**Your assignment:**
Beginning with the line that contains "Segment every instance", write out each remaining line of the records below exactly. Do not copy any picture.

**Information:**

☆ ☆ ☆ ☆ ☆ ☆ ☆

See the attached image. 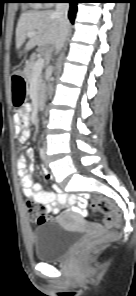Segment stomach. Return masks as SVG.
Instances as JSON below:
<instances>
[{
  "label": "stomach",
  "mask_w": 136,
  "mask_h": 296,
  "mask_svg": "<svg viewBox=\"0 0 136 296\" xmlns=\"http://www.w3.org/2000/svg\"><path fill=\"white\" fill-rule=\"evenodd\" d=\"M12 84H25V79L22 74H13L12 75ZM27 85H11L10 98H12L13 108H22L24 101L27 100Z\"/></svg>",
  "instance_id": "1"
}]
</instances>
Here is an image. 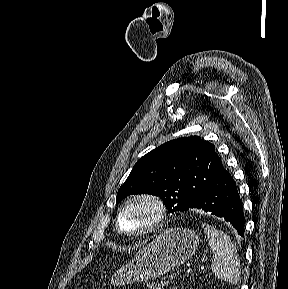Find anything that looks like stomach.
Returning <instances> with one entry per match:
<instances>
[{
  "instance_id": "stomach-1",
  "label": "stomach",
  "mask_w": 288,
  "mask_h": 289,
  "mask_svg": "<svg viewBox=\"0 0 288 289\" xmlns=\"http://www.w3.org/2000/svg\"><path fill=\"white\" fill-rule=\"evenodd\" d=\"M199 237L189 228L174 227L160 233L150 244L139 250L111 278L113 286L148 281L182 265L196 252Z\"/></svg>"
}]
</instances>
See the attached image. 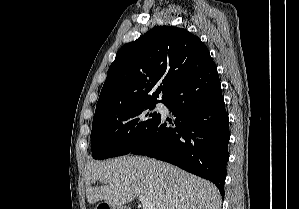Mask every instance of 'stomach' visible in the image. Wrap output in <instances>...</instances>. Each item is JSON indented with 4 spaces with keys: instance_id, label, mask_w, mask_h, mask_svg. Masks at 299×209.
Masks as SVG:
<instances>
[{
    "instance_id": "obj_1",
    "label": "stomach",
    "mask_w": 299,
    "mask_h": 209,
    "mask_svg": "<svg viewBox=\"0 0 299 209\" xmlns=\"http://www.w3.org/2000/svg\"><path fill=\"white\" fill-rule=\"evenodd\" d=\"M104 205L106 206L105 209H123L122 207L112 206L108 203H100L96 206L95 209H102V208H104V207H102Z\"/></svg>"
}]
</instances>
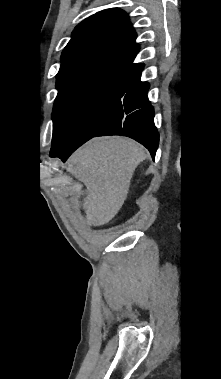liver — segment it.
Segmentation results:
<instances>
[{
    "label": "liver",
    "instance_id": "obj_1",
    "mask_svg": "<svg viewBox=\"0 0 221 379\" xmlns=\"http://www.w3.org/2000/svg\"><path fill=\"white\" fill-rule=\"evenodd\" d=\"M146 157L140 144L123 137L93 138L71 155L67 170L86 187L83 210L89 223L103 225L113 219Z\"/></svg>",
    "mask_w": 221,
    "mask_h": 379
}]
</instances>
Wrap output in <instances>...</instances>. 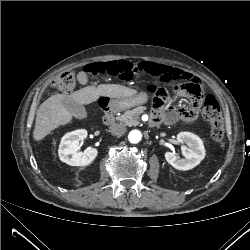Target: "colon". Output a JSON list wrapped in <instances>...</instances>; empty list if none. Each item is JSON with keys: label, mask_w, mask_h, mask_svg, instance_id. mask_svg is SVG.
<instances>
[{"label": "colon", "mask_w": 250, "mask_h": 250, "mask_svg": "<svg viewBox=\"0 0 250 250\" xmlns=\"http://www.w3.org/2000/svg\"><path fill=\"white\" fill-rule=\"evenodd\" d=\"M137 70H142L127 61L92 63L83 69L87 76H112L121 80L130 79ZM76 75L72 70L64 72L54 80L53 87L61 92H70L75 88ZM164 89V88H160ZM155 92V98L159 97V90ZM191 96H197L198 91L190 92ZM203 116L210 126V135L214 142L221 143L224 137L223 120L220 105L213 95L204 97Z\"/></svg>", "instance_id": "colon-1"}]
</instances>
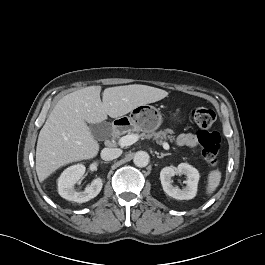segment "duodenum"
<instances>
[{"label":"duodenum","mask_w":265,"mask_h":265,"mask_svg":"<svg viewBox=\"0 0 265 265\" xmlns=\"http://www.w3.org/2000/svg\"><path fill=\"white\" fill-rule=\"evenodd\" d=\"M128 125V122L125 121H115L111 128L112 136H118L123 132L125 127Z\"/></svg>","instance_id":"410a0bca"}]
</instances>
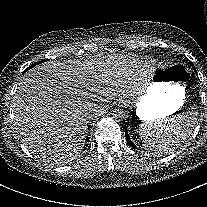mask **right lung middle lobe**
<instances>
[{"label": "right lung middle lobe", "mask_w": 207, "mask_h": 207, "mask_svg": "<svg viewBox=\"0 0 207 207\" xmlns=\"http://www.w3.org/2000/svg\"><path fill=\"white\" fill-rule=\"evenodd\" d=\"M42 62H44V61H40V62H37V63L31 65L27 70L31 69L32 67H34V66H36V65H38V64H40V63H42ZM27 70H26V71H27Z\"/></svg>", "instance_id": "dd1d6c3e"}]
</instances>
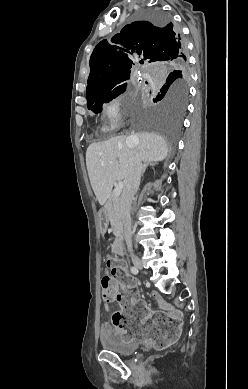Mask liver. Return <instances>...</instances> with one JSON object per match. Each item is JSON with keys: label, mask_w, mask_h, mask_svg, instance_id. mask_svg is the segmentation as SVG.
<instances>
[{"label": "liver", "mask_w": 248, "mask_h": 389, "mask_svg": "<svg viewBox=\"0 0 248 389\" xmlns=\"http://www.w3.org/2000/svg\"><path fill=\"white\" fill-rule=\"evenodd\" d=\"M130 141L143 162H158L166 158L168 146L156 133L140 132L92 143L86 151V166L91 187L100 205L109 198L116 181L125 180L131 149Z\"/></svg>", "instance_id": "obj_1"}]
</instances>
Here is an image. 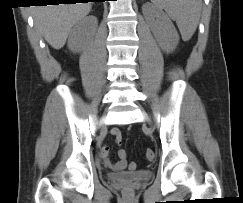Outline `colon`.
Instances as JSON below:
<instances>
[{
	"label": "colon",
	"instance_id": "5ec220e1",
	"mask_svg": "<svg viewBox=\"0 0 243 203\" xmlns=\"http://www.w3.org/2000/svg\"><path fill=\"white\" fill-rule=\"evenodd\" d=\"M121 156H126L125 150L120 151ZM145 157L148 161H153L155 159V153L152 150H147L145 153ZM135 163H131V167L135 168Z\"/></svg>",
	"mask_w": 243,
	"mask_h": 203
}]
</instances>
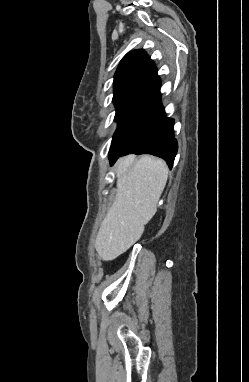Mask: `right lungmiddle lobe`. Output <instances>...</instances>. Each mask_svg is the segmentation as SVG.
<instances>
[{
	"instance_id": "dd1d6c3e",
	"label": "right lung middle lobe",
	"mask_w": 249,
	"mask_h": 382,
	"mask_svg": "<svg viewBox=\"0 0 249 382\" xmlns=\"http://www.w3.org/2000/svg\"><path fill=\"white\" fill-rule=\"evenodd\" d=\"M115 121L118 127L113 136V141L123 135L133 124H135L152 106L150 103L127 102L115 105Z\"/></svg>"
}]
</instances>
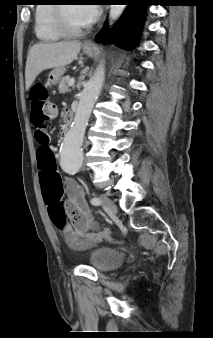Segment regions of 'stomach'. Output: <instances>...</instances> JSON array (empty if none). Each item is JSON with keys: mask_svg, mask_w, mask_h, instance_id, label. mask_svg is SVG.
Returning <instances> with one entry per match:
<instances>
[{"mask_svg": "<svg viewBox=\"0 0 213 338\" xmlns=\"http://www.w3.org/2000/svg\"><path fill=\"white\" fill-rule=\"evenodd\" d=\"M83 53H85L88 56H93L95 54V49L94 48H87V47H83ZM65 73V68L64 67H58L53 69L49 75H48V84L49 85H56L62 75Z\"/></svg>", "mask_w": 213, "mask_h": 338, "instance_id": "stomach-1", "label": "stomach"}]
</instances>
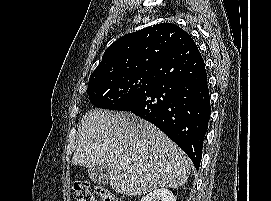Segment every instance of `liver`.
<instances>
[{"instance_id":"obj_1","label":"liver","mask_w":271,"mask_h":201,"mask_svg":"<svg viewBox=\"0 0 271 201\" xmlns=\"http://www.w3.org/2000/svg\"><path fill=\"white\" fill-rule=\"evenodd\" d=\"M72 163L87 168L106 163L111 188L132 196L182 186L191 164L153 124L132 113L100 109L82 118Z\"/></svg>"}]
</instances>
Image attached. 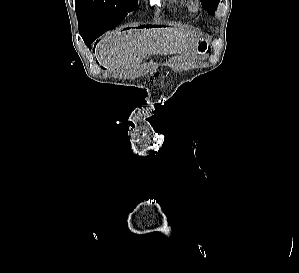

☆ ☆ ☆ ☆ ☆ ☆ ☆

**Written response:**
Segment every instance of `liver`.
<instances>
[{"instance_id":"obj_1","label":"liver","mask_w":271,"mask_h":201,"mask_svg":"<svg viewBox=\"0 0 271 201\" xmlns=\"http://www.w3.org/2000/svg\"><path fill=\"white\" fill-rule=\"evenodd\" d=\"M72 163L87 168L106 163L111 188L132 196L182 186L191 164L153 124L132 113L100 109L82 118Z\"/></svg>"}]
</instances>
Image attached. 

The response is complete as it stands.